# community college



## CdCase123 (Sep 14, 2011)

hi. i am currently enrolled in a community college in illinois where I live with my parents. I have been going to school here for the past year studying hard and obtaining good marks. I generally like school and am interested in the material very much. my dilemma is that lately i have been experiencing reoccurring bouts of insomnia, which have first started a few semesters ago. It seems that the insomnia is getting worse as time goes on. I dont know what exactly to attribute to the insomnia, probably some residual depression stemming from stress, lack of exercises, and lack of good friends in the area, etc. Anyhow I am considering dropping out for the time being to take a break, and perhaps enroll for school elsewhere, maybe in a more homely environment, surrounded by people whos company is stimulating. This has me wondering a few things; How feasible is it to attend school somewhere else, where i am not a permanent resident. and how realistic it is financially speaking? I hope this has not been covered. Sorry for the broad questions, I plan on conducting research myself, i just figuired I'd ask quickly here first. im tired. thanks.


----------



## CdCase123 (Sep 14, 2011)

lots of members. some living conventionally.


----------



## mimijuana (Sep 14, 2011)

There was a kid at nyu who squatted the library until the school paper wrote about it and then the school housed him up for free in a dorm room. The (late) naked guy in berkeley was known to sit in on classes at cal.
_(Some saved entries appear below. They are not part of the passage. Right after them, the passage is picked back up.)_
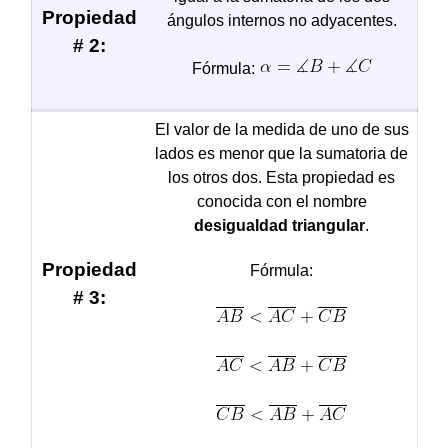
Propiedad
ángulos internos no adyacentes.
# 2:
Fórmula:
El valor de la medida de uno de sus
lados es menor que la sumatoria de
los otros dos. Esta propiedad es
conocida con el nombre
desigualdad triangular
.
Propiedad
Fórmula:
# 3:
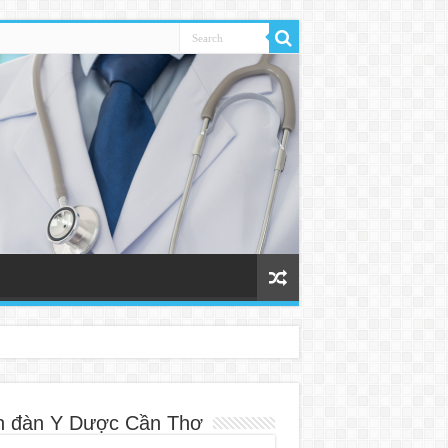
n đàn Y Dược Cần Thơ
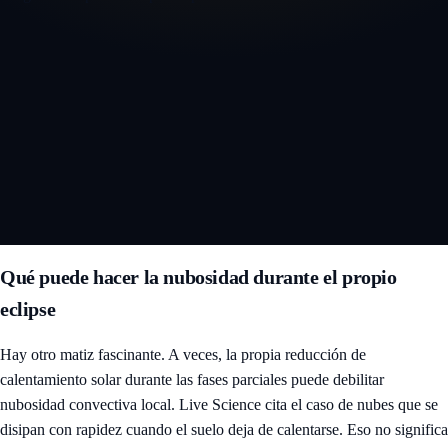
Abrir el mapa interactivo 3D del eclipse
Qué puede hacer la nubosidad durante el propio
eclipse
Hay otro matiz fascinante. A veces, la propia reducción de
calentamiento solar durante las fases parciales puede debilitar
nubosidad convectiva local. Live Science cita el caso de nubes que se
disipan con rapidez cuando el suelo deja de calentarse. Eso no significa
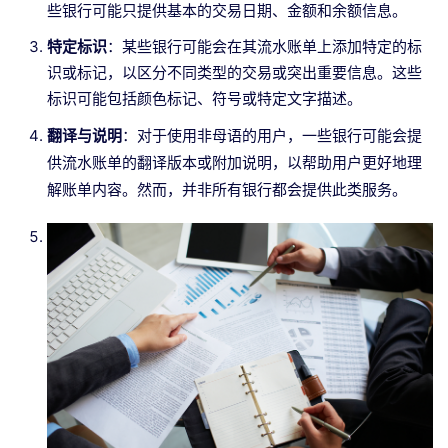
些银行可能只提供基本的交易日期、金额和余额信息。
特定标识
：某些银行可能会在其流水账单上添加特定的标
识或标记，以区分不同类型的交易或突出重要信息。这些
标识可能包括颜色标记、符号或特定文字描述。
翻译与说明
：对于使用非母语的用户，一些银行可能会提
供流水账单的翻译版本或附加说明，以帮助用户更好地理
解账单内容。然而，并非所有银行都会提供此类服务。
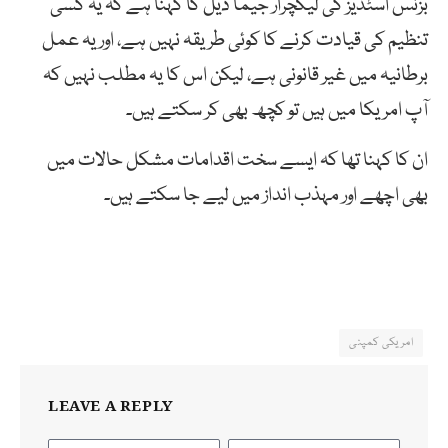
بزنس اسٹڈیز کی لیکچرار جیما ڈیل کا کہنا ہے کہ یہ کسی
تنظیم کی قیادت کرنے کا کوئی طریقہ نہیں ہے، اور یہ عمل
برطانیہ میں غیر قانونی ہے، لیکن اس کا یہ مطلب نہیں کہ
آپ امریکا میں ہیں تو کچھ بھی کر سکتے ہیں۔
ان کا کہنا تھا کہ ایسے سخت اقدامات مشکل حالات میں
بھی اچھے اور مہذب انداز میں لیے جا سکتے ہیں۔
امریکی کمپنی
LEAVE A REPLY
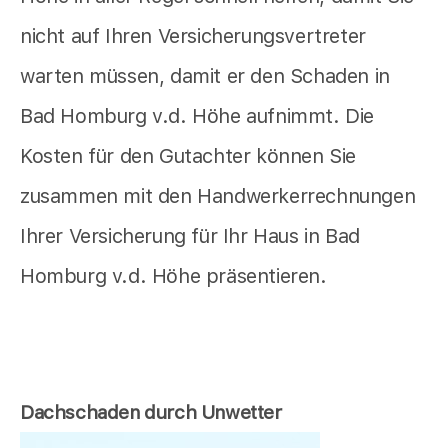
nicht auf Ihren Versicherungsvertreter
warten müssen, damit er den Schaden in
Bad Homburg v.d. Höhe aufnimmt. Die
Kosten für den Gutachter können Sie
zusammen mit den Handwerkerrechnungen
Ihrer Versicherung für Ihr Haus in Bad
Homburg v.d. Höhe präsentieren.
Dachschaden durch Unwetter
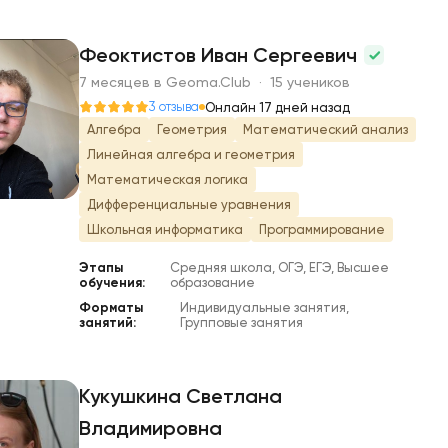
Феоктистов Иван Сергеевич
7 месяцев в Geoma.Club · 15 учеников
Ф
3 отзыва
Онлайн 17 дней назад
Алгебра
Геометрия
Математический анализ
Линейная алгебра и геометрия
Математическая логика
Дифференциальные уравнения
Школьная информатика
Программирование
Этапы
Средняя школа, ОГЭ, ЕГЭ, Высшее
обучения:
образование
Форматы
Индивидуальные занятия,
занятий:
Групповые занятия
Кукушкина Светлана
Владимировна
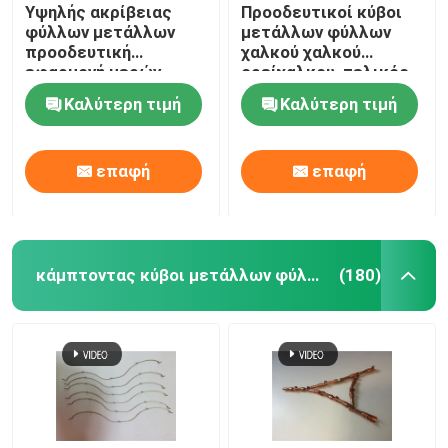
Υψηλής ακρίβειας
Προοδευτικοί κύβοι
φύλλων μετάλλων
μετάλλων φύλλων
προοδευτική
χαλκού χαλκού
εφαρμογή μερών
ορείχαλκου, τελικός
μετάλλων Aydiphone
συνδετήρας
Καλύτερη τιμή
Καλύτερη τιμή
κύβων μικροσκοπική
καρφιτσών μερών
μετάλλων φύλλων
επαφή
επαφή
κάμπτοντας κύβοι μετάλλων φύλλων
(180)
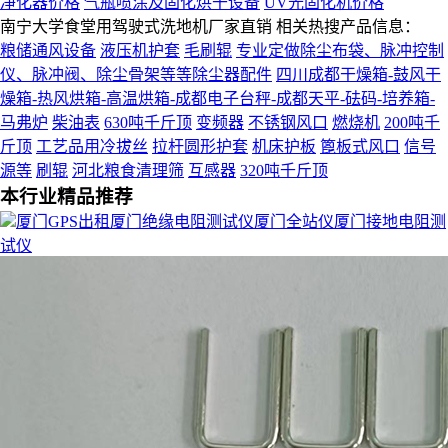
净化器价格
气瓶喷涂及固化烘干设备
UV光固化机价格
南宁大学食堂用驾驶式洗地机厂家直销 相关热搜产品信息：
粮储通风设备
液压机护套
毛刷辊
专业定做除尘布袋、脉冲控制
仪、脉冲阀、除尘骨架等等除尘器配件
四川成都干燥箱-鼓风干
燥箱-热风烘箱-高温烘箱-成都电子台秤-成都天平-砝码-培养箱-
马弗炉
柴油表
630吨千斤顶
变频器
不锈钢风口
燃烧机
200吨千
斤顶
工艺品用冷拔丝
拉杆圆形护套
机床护板
篦板式风口
信号
源等
刷辊
河北粮食清理筛
互感器
320吨千斤顶
本行业精品推荐
厦门GPS出租厦门绝缘电阻测试仪厦门全站仪厦门接地电阻测
试仪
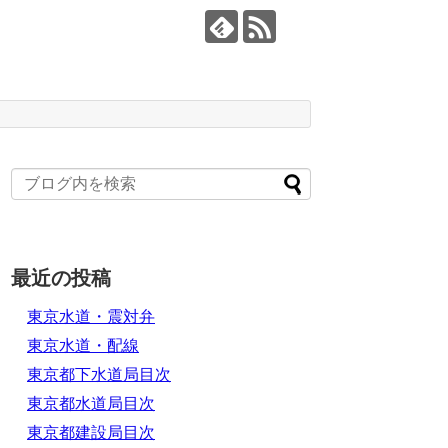
最近の投稿
東京水道・震対弁
東京水道・配線
東京都下水道局目次
東京都水道局目次
東京都建設局目次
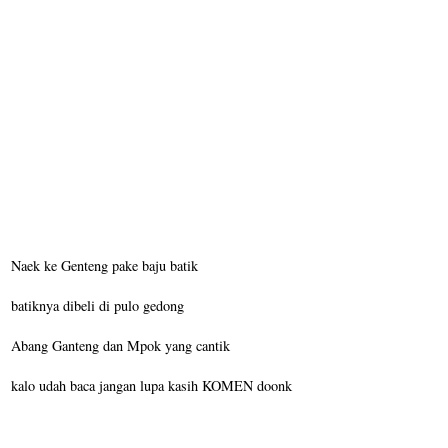
Naek ke Genteng pake baju batik
batiknya dibeli di pulo gedong
Abang Ganteng dan Mpok yang cantik
kalo udah baca jangan lupa kasih KOMEN doonk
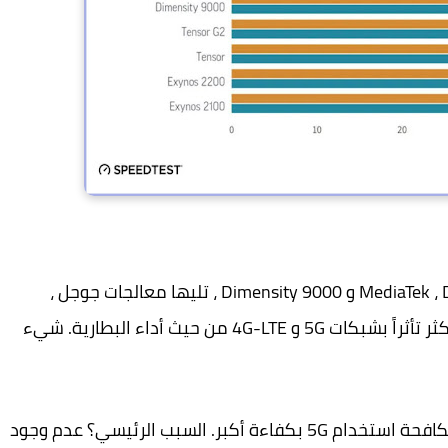
في المرتبة الثانية تأتي معالجات MediaTek ، Dimensity 9200 و Dimensity 9000 ، تليها معالجات جوجل ،
وأخيرًا Exynos من سامسونج . تعتبر هذه هي الأكثر تأثراً بشبكات 5G و 4G-LTE من حيث أداء البطارية. شيء
على أي حال ، لم تتمكن كل هذه المعالجات من مكافحة استخدام 5G بكفاءة أكبر. السبب الرئيسي؟ عدم وجود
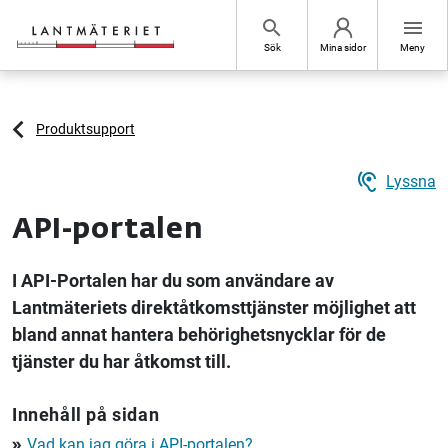
Hoppa till sidans innehåll
search
menu
Sök
Mina sidor
Meny
Produktsupport
hearing
Lyssna
API-portalen
I API-Portalen har du som användare av
Lantmäteriets direktåtkomsttjänster möjlighet att
bland annat hantera behörighetsnycklar för de
tjänster du har åtkomst till.
Innehåll på sidan
Vad kan jag göra i API-portalen?
double_arrow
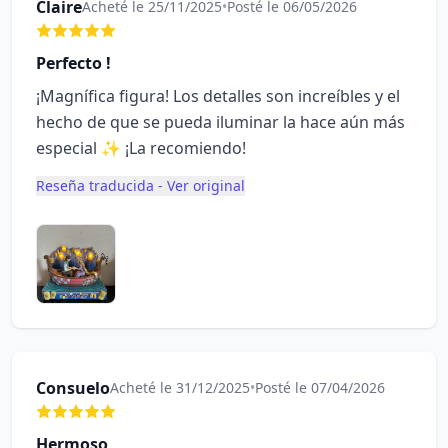
Claire
Acheté le 25/11/2025
•
Posté le 06/05/2026
Perfecto !
¡Magnífica figura! Los detalles son increíbles y el
hecho de que se pueda iluminar la hace aún más
especial ✨ ¡La recomiendo!
Reseña traducida - Ver original
Consuelo
Acheté le 31/12/2025
•
Posté le 07/04/2026
Hermoso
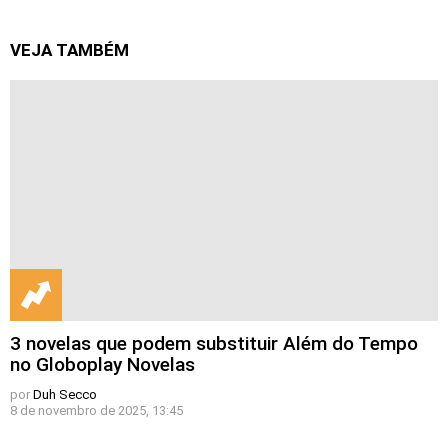
VEJA TAMBÉM
3 novelas que podem substituir Além do Tempo
no Globoplay Novelas
por
Duh Secco
8 de novembro de 2025, 13:45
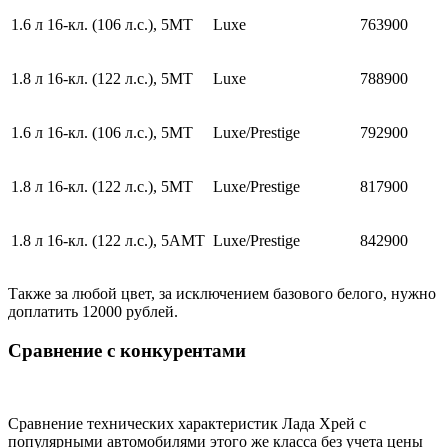
1.6 л 16-кл. (106 л.с.), 5МТ
Luxe
763900
1.8 л 16-кл. (122 л.с.), 5МТ
Luxe
788900
1.6 л 16-кл. (106 л.с.), 5МТ
Luxe/Prestige
792900
1.8 л 16-кл. (122 л.с.), 5МТ
Luxe/Prestige
817900
1.8 л 16-кл. (122 л.с.), 5АМТ
Luxe/Prestige
842900
Также за любой цвет, за исключением базового белого, нужно
доплатить 12000 рублей.
Сравнение с конкурентами
Сравнение технических характеристик Лада Хрей с
популярными автомобилями этого же класса без учета цены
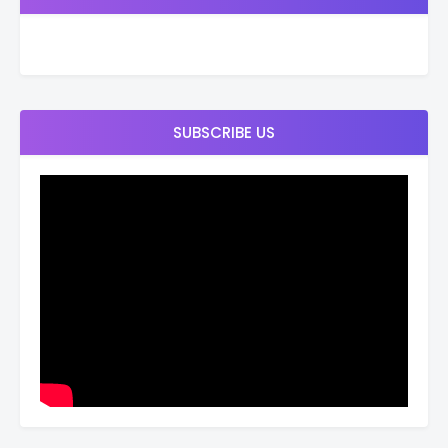
SUBSCRIBE US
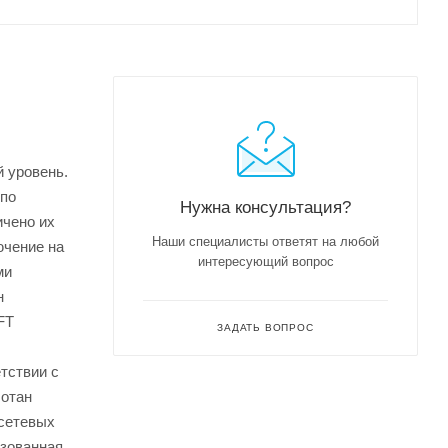
 уровень.
 по
Нужна консультация?
ичено их
Наши специалисты ответят на любой
ючение на
интересующий вопрос
ми
н
FT
ЗАДАТЬ ВОПРОС
тствии с
ботан
-сетевых
изованная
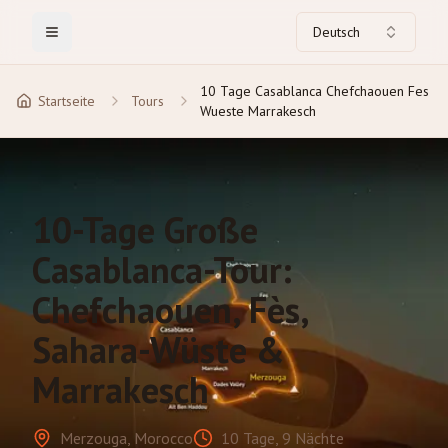
Deutsch
Toggle Menu
10 Tage Casablanca Chefchaouen Fes
Startseite
Tours
Wueste Marrakesch
10-Tage Große
Casablanca-Tour:
Chefchaouen, Fès,
Sahara-Wüste &
Marrakesch
Merzouga, Morocco
10 Tage, 9 Nächte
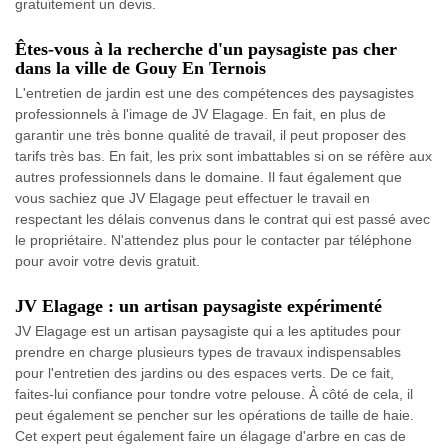
gratuitement un devis.
Êtes-vous à la recherche d'un paysagiste pas cher
dans la ville de Gouy En Ternois
L'entretien de jardin est une des compétences des paysagistes
professionnels à l'image de JV Elagage. En fait, en plus de
garantir une très bonne qualité de travail, il peut proposer des
tarifs très bas. En fait, les prix sont imbattables si on se réfère aux
autres professionnels dans le domaine. Il faut également que
vous sachiez que JV Elagage peut effectuer le travail en
respectant les délais convenus dans le contrat qui est passé avec
le propriétaire. N'attendez plus pour le contacter par téléphone
pour avoir votre devis gratuit.
JV Elagage : un artisan paysagiste expérimenté
JV Elagage est un artisan paysagiste qui a les aptitudes pour
prendre en charge plusieurs types de travaux indispensables
pour l'entretien des jardins ou des espaces verts. De ce fait,
faites-lui confiance pour tondre votre pelouse. À côté de cela, il
peut également se pencher sur les opérations de taille de haie.
Cet expert peut également faire un élagage d'arbre en cas de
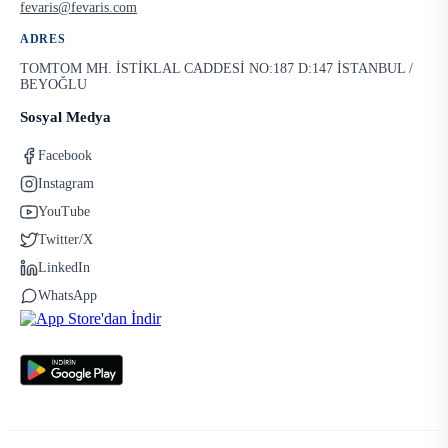
fevaris@fevaris.com
ADRES
TOMTOM MH. İSTİKLAL CADDESİ NO:187 D:147 İSTANBUL /
BEYOĞLU
Sosyal Medya
Facebook
Instagram
YouTube
Twitter/X
LinkedIn
WhatsApp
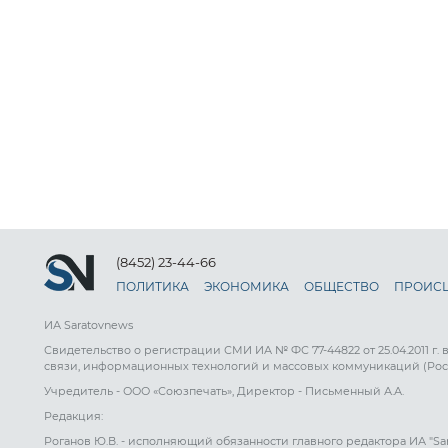
(8452) 23-44-66
ПОЛИТИКА
ЭКОНОМИКА
ОБЩЕСТВО
ПРОИС
ИА Saratovnews
Свидетельство о регистрации СМИ ИА № ФС 77-44822 от 25.04.2011 г.
связи, информационных технологий и массовых коммуникаций (Рос
Учредитель - ООО «Союзпечать», Директор - Письменный А.А.
Редакция:
Роганов Ю.В. - исполняющий обязанности главного редактора ИА "Sa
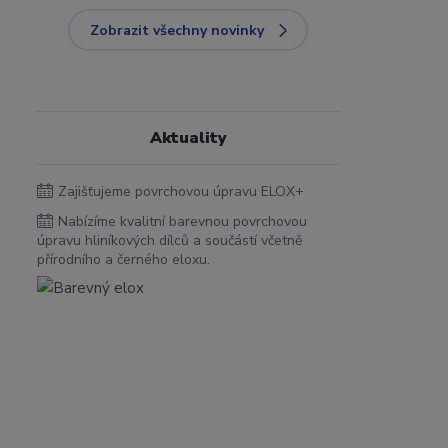
Zobrazit všechny novinky
Aktuality
Zajišťujeme povrchovou úpravu ELOX+
Nabízíme kvalitní barevnou povrchovou
úpravu hliníkových dílců a součástí včetně
přírodního a černého eloxu.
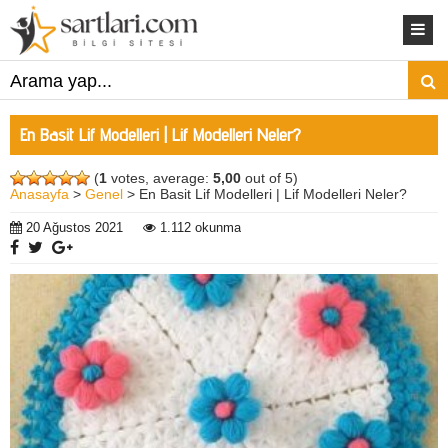
En Basit Lif Modelleri | Lif Modelleri Neler?
(
1
votes, average:
5,00
out of 5)
Anasayfa
>
Genel
> En Basit Lif Modelleri | Lif Modelleri Neler?
20 Ağustos 2021
1.112 okunma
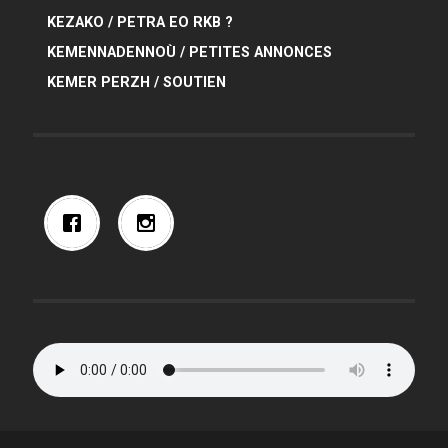
KEZAKO / PETRA EO RKB ?
KEMENNADENNOÙ / PETITES ANNONCES
KEMER PERZH / SOUTIEN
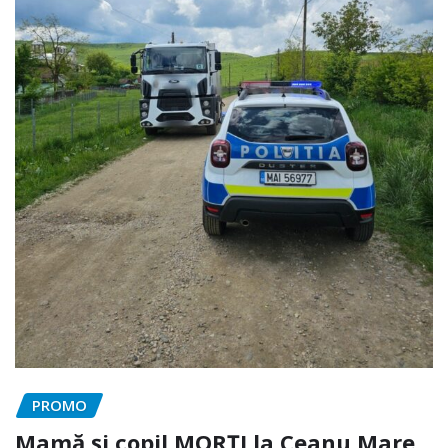
PROMO
Mamă și copil MORȚI la Ceanu Mare.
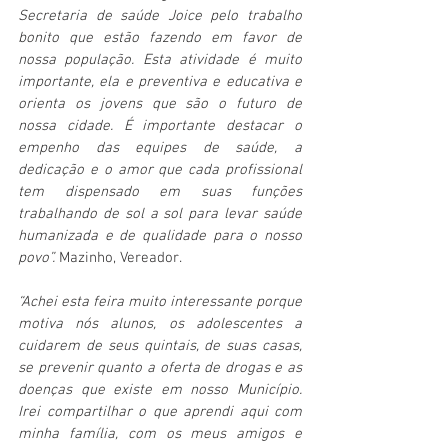
Secretaria de saúde Joice pelo trabalho 
bonito que estão fazendo em favor de 
nossa população. Esta atividade é muito 
importante, ela e preventiva e educativa e 
orienta os jovens que são o futuro de 
nossa cidade. É importante destacar o 
empenho das equipes de saúde, a 
dedicação e o amor que cada profissional 
tem dispensado em suas funções 
trabalhando de sol a sol para levar saúde 
humanizada e de qualidade para o nosso 
povo”.
 Mazinho, Vereador. 
“Achei esta feira muito interessante porque 
motiva nós alunos, os adolescentes a 
cuidarem de seus quintais, de suas casas, 
se prevenir quanto a oferta de drogas e as 
doenças que existe em nosso Município. 
Irei compartilhar o que aprendi aqui com 
minha família, com os meus amigos e 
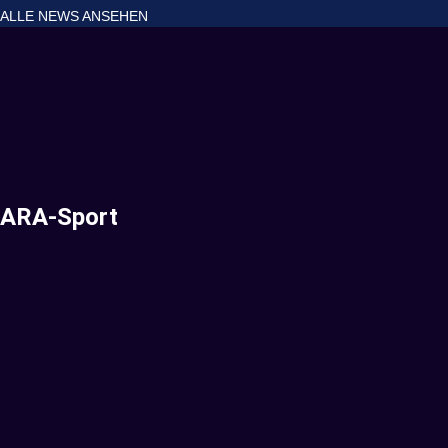
ALLE NEWS ANSEHEN
ARA-Sport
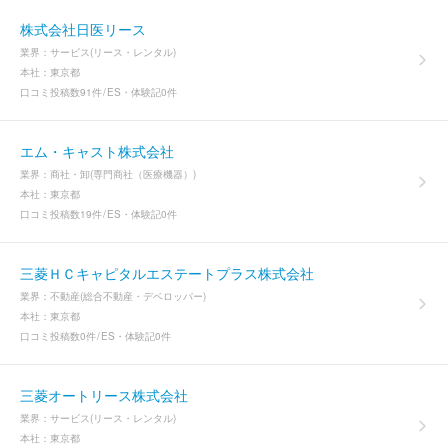
株式会社日医リース
業界：
サービス(リース・レンタル)
本社：
東京都
口コミ投稿数
91件
ES・体験記
0件
エム・キャスト株式会社
業界：
商社・卸(専門商社（医療機器）)
本社：
東京都
口コミ投稿数
19件
ES・体験記
0件
三菱ＨＣキャピタルエステートプラス株式会社
業界：
不動産(総合不動産・デベロッパー)
本社：
東京都
口コミ投稿数
0件
ES・体験記
0件
三菱オートリース株式会社
業界：
サービス(リース・レンタル)
本社：
東京都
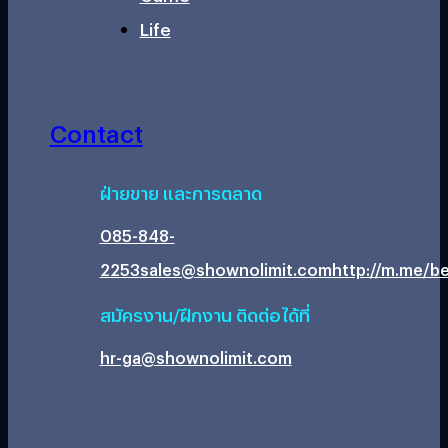
Life
Contact
ฝ่ายขาย และการตลาด
085-848-
2253
sales@shownolimit.com
http://m.me/be
สมัครงาน/ฝึกงาน ติดต่อได้ที่
hr-ga@shownolimit.com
I'm sure there's lots of hippy colleges that tolerate unenrolled sit-ins, so go to like hampshire or something, get a coursebook and edumacate yourself. Unless your bent on 'earning' one of those pieces of paper that wont get you employed anyhow.


----------



## DaisyDoom (Sep 14, 2011)

A lot of Americans attend school out of the country. I've never done it but I don't think the cost is much more. A friend of mine just returned from school in Rio and she also had a fairly large group of other Americans with her. I'm sure there are programs for what you are looking for, just need to do some research.


----------



## CdCase123 (Sep 15, 2011)

there usually arnt international programs for community colleges. as far as sitting in. that would be fun but im interested in "earning" those pieces of paper you speak of.. grad schools and PhD programs wouldnt be an option otherwise. but it doesnt matter. ill probably just end up riding it out here. thanks for suggestions anyways. i just need some speed now to stay awake. ugh.


----------



## DaisyDoom (Sep 15, 2011)

Why do you need to go to community college? A lot of them are shit anyway and don't really teach much....just pass everyone and take their money. I guess if all you want is a degree, it doesn't really matter.


----------



## iamwhatiam (Sep 15, 2011)

"I'm sure there's lots of hippy colleges that tolerate unenrolled sit-ins, "
good advice. sometimes there are cool teachers who don't mind. I've done it a few times


----------



## reallifeisnocool (Sep 18, 2011)

might be a good idea to tough it out and finish community college, it's two years tops if you do it right and financially there's nothing that competes with living with your parents and going to a jc, when it comes to education.


----------



## trash diver (Sep 18, 2011)

Whatever your decision,make sure you don't do something that may cause you problems later on. Weigh the pros and cons and try to determine what the best course of action will be.Good luck.


----------



## TheUndeadPhoenix (Sep 18, 2011)

Ok, first of all, how the fuck did you find this site? Second of all, you sound like an oogle. Why are you asking people on StP what to fuckin do? This is mainly for HOMELESS people. Past or present. Me being past, sort of. I'm also going to a community college and just a heads up: If you are not a state or county resident, they're gonna charge you twice as much. The ID I got 2 years ago still has the address for the county I'm going to school in.


----------



## CdCase123 (Oct 5, 2011)

just dropped. gonna start drifting from college library to college library. re-enroll later. thanks for the info


----------



## wokofshame (Oct 5, 2011)

Dude I have been going to community college in 2 diff places now and pretending I live there, all u need to do is lie, its easy as hell. haven't even needed to change my drivers license over. All u need is a local adress, sometimes not even (make up a local one, then give them an out of state one as "temporary adress"
To the naysayers on this thread: Fuck off, seriously. There is mad fronting going on on stp and the web in general, and i appreciate that this kid is honest. I would say most people on this website are housies anyway, even travellers like me are housed up 1/2 the year.
As far as insomnia: 1. try working grave shifts. 2 try hiking the appalachian trail 3 try riding fr8
any one should cure ya


----------